Wow – so much has happened since last month that I hardly know where to begin. Therefore, I will focus on something very important to us – discipleship.
While of course we strive to raise all our children in the Lord, we have a particular burden for the discipleship of our youth. Since our church service has to be simple enough for the littlest of our kids to understand, we have to intentionally find ways to give our teenagers the deeper material they need. Our older kids have walked through some really tough circumstances and have a deeper understanding of their own situations than our little ones, and so they especially need to be rooted in sound doctrine and a relationship with the Lord.
A lot of our discipleship happens through formal times of teaching. They just finished taking the “Alpha Course”, which covers the essentials of the Christian faith. It was taught by a pastor from a church in Juarez, who each week addressed an important question like “Who is Jesus?” and “How can we have faith?”. They also recently participated in a group Bible study along with our staff, led by a visiting pastor. Ironically, the topic was the book of Revelation – quite a step up from the Alpha Course! Despite the “deepness” of the material, they were quite enthralled! We are always encouraged to watch them digest new truths from God’s Word and ask good (and sometimes really hard!) questions.

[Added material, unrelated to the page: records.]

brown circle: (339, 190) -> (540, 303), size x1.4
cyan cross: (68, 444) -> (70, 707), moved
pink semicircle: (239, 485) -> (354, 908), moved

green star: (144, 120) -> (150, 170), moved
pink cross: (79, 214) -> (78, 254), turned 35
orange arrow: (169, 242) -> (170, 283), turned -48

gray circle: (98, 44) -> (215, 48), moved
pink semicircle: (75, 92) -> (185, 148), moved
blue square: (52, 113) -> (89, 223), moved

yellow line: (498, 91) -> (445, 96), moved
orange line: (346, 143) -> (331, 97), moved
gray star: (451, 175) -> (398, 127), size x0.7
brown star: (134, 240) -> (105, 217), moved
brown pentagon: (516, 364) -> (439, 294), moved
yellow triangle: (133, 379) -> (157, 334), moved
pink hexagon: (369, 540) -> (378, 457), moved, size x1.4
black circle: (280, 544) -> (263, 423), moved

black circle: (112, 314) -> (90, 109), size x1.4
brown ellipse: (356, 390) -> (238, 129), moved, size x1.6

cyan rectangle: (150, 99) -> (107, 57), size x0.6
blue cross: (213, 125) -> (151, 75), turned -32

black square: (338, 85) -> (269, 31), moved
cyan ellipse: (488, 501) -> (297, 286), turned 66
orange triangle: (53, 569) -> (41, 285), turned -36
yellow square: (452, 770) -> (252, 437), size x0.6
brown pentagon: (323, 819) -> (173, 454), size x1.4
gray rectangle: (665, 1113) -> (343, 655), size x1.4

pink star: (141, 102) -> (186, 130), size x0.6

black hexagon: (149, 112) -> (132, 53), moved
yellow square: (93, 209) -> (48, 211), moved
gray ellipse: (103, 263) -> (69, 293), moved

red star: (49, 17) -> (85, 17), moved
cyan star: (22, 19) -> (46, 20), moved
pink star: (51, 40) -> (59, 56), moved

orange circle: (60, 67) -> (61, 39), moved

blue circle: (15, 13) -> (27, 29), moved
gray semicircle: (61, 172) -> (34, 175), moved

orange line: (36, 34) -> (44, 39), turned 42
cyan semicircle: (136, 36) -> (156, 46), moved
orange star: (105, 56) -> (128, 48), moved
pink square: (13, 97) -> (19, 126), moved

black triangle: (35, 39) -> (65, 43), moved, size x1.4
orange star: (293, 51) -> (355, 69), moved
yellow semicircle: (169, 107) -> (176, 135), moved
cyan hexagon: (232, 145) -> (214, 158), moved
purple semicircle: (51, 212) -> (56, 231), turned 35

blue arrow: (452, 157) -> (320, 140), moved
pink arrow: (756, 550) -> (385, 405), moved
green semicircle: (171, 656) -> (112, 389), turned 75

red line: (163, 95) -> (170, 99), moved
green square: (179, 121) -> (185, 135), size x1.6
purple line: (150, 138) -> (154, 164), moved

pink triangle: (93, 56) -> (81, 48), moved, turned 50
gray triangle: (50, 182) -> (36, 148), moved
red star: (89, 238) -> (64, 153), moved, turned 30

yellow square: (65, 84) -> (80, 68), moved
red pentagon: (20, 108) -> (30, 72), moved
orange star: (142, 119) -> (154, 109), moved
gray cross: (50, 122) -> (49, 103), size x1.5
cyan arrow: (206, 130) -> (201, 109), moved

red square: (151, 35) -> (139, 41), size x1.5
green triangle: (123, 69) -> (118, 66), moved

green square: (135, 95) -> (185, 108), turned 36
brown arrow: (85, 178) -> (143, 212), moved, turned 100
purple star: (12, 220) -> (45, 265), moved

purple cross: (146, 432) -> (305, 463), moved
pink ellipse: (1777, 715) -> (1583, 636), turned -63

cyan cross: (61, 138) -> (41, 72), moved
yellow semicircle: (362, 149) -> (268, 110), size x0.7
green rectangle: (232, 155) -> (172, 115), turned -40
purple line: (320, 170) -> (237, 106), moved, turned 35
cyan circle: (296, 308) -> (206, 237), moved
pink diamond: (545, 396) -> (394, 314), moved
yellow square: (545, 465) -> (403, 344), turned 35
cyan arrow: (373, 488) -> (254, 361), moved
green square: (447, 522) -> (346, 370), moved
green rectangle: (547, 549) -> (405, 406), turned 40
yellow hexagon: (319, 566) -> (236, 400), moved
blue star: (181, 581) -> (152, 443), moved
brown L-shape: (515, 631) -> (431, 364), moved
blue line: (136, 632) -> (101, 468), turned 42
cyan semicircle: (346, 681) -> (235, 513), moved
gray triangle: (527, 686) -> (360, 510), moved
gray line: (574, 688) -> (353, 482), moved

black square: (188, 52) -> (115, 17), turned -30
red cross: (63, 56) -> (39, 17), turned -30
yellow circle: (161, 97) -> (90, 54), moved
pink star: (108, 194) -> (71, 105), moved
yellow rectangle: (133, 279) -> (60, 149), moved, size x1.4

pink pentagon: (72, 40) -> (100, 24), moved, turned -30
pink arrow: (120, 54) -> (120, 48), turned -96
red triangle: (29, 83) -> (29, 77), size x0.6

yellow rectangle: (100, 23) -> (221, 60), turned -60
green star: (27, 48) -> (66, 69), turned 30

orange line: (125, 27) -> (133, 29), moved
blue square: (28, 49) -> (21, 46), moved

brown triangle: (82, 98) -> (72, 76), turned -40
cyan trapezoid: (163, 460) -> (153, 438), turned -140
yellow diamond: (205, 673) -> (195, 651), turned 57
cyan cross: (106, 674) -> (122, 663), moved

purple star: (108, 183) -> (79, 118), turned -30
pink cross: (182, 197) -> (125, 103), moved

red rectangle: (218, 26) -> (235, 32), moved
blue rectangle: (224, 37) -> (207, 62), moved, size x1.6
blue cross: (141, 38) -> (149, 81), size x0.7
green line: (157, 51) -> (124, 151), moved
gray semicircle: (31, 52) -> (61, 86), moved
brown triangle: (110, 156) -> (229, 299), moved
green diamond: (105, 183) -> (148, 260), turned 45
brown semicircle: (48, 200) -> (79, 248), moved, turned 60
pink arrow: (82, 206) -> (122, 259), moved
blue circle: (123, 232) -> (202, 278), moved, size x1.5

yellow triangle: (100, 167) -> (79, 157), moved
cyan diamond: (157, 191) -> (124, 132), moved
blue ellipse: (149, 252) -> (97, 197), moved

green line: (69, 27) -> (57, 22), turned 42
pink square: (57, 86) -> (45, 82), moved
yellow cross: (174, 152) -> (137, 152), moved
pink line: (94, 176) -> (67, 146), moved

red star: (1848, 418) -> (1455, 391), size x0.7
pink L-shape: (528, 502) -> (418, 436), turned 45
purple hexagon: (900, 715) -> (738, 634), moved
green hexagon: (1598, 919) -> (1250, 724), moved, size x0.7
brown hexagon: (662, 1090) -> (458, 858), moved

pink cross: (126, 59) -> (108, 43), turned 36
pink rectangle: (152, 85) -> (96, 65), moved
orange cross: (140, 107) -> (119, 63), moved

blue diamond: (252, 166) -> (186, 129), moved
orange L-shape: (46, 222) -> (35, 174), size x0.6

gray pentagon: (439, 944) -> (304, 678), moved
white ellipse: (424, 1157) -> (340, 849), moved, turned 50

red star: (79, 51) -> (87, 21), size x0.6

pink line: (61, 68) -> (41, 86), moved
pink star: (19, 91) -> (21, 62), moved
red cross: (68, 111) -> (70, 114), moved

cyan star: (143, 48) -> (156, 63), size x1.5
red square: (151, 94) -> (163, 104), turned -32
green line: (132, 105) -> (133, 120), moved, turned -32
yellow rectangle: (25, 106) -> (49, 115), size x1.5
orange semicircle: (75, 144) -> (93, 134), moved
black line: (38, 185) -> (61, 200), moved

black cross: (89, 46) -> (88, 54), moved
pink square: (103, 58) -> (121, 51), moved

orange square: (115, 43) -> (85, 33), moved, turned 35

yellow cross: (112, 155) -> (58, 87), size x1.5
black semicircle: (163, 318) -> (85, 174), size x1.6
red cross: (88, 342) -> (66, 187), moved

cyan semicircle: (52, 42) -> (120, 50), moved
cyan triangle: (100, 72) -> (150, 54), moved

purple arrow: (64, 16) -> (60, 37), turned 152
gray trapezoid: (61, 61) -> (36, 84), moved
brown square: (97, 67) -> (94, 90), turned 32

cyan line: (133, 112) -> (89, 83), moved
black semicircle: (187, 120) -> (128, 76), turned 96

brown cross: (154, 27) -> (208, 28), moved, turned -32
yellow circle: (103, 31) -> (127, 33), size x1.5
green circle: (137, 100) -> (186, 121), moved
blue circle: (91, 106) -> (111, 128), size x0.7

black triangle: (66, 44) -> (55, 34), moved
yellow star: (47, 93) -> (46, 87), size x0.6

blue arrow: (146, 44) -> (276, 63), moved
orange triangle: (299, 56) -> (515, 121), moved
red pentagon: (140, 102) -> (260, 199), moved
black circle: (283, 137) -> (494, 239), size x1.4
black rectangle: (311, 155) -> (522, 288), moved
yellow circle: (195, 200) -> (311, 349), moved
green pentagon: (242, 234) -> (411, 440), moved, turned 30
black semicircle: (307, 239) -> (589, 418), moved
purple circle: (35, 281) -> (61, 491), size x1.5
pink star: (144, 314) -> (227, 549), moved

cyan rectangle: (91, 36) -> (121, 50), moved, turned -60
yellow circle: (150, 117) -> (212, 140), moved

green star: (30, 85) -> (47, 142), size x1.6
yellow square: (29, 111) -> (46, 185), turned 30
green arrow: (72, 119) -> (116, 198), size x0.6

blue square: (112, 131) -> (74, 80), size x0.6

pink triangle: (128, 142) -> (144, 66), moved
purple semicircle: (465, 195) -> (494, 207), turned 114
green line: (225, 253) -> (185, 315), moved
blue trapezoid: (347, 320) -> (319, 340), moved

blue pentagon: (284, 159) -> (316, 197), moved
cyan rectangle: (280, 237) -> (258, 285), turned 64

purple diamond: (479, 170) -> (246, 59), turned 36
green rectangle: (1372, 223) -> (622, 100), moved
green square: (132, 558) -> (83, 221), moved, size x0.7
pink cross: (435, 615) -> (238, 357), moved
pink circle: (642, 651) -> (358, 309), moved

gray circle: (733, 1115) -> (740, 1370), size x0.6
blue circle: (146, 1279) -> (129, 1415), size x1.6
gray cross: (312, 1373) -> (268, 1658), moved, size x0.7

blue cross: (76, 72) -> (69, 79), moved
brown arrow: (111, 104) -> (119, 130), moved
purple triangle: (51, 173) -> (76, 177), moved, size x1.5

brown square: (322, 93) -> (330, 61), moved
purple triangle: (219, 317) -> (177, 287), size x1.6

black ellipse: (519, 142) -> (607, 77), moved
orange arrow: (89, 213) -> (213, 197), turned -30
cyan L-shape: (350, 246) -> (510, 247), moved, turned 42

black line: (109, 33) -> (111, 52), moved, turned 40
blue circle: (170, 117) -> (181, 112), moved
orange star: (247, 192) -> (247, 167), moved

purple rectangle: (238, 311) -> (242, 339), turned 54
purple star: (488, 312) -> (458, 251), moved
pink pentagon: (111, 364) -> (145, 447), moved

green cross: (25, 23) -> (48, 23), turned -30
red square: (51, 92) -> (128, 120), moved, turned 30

In addition to classes and such, we also disciple our youth by giving them opportunities to serve – alongside us whenever possible. We are always delighted to see our children and staff living out (sometimes quite unintentionally) the mandate of Deuteronomy 11:19, “Teach them [God’s words] to your children, talking about them when you sit at home and when you walk along the road, when you lie down and when you get up”. Some of our deepest conversations occur when we involve our youth in daily, one-on-one activities like cooking, preparing for a party, working on a car, tending the animals, making a grocery run, organizing a closet, gardening, etc. Spending time with our youth in these mundane activities builds a trusting relationship through which the Gospel can be shared effectively.
This Christmas we did something a little different. We wanted to show our teenagers empathy for others and the joy of giving instead of getting. So, we contacted a pastor (who grew up at Ranch 3M) who pastors a church in a low-income area of Juarez. He provided us with the names and ages of all the children in the church, and our kids put together personalized gifts to bless them. We explained to our youth that some of these children would not have ordinarily received anything for Christmas – something they understood very acutely. Our kids also prepared delicious tamales and a special Mexican drink to share with them. It was so good for our kids to see how much work and preparation goes into serving others. They enthusiastically served the tamales and drinks with the Juarez church; and then they had the joy of being able to hand out the gifts to an excited group of children. There was a sweet mentally-handicapped girl there who seemed to be the happiest of all.
The biggest lesson I think they learned is what the Lord Jesus Himself said, “It is more blessed to give than to receive” (Acts 20:35). I am confident that this is something you have also experienced as you have blessed the children of Rancho 3M with your time, prayers, energy and giving. Thank you for being an example to our kids! May your joy continue to abound!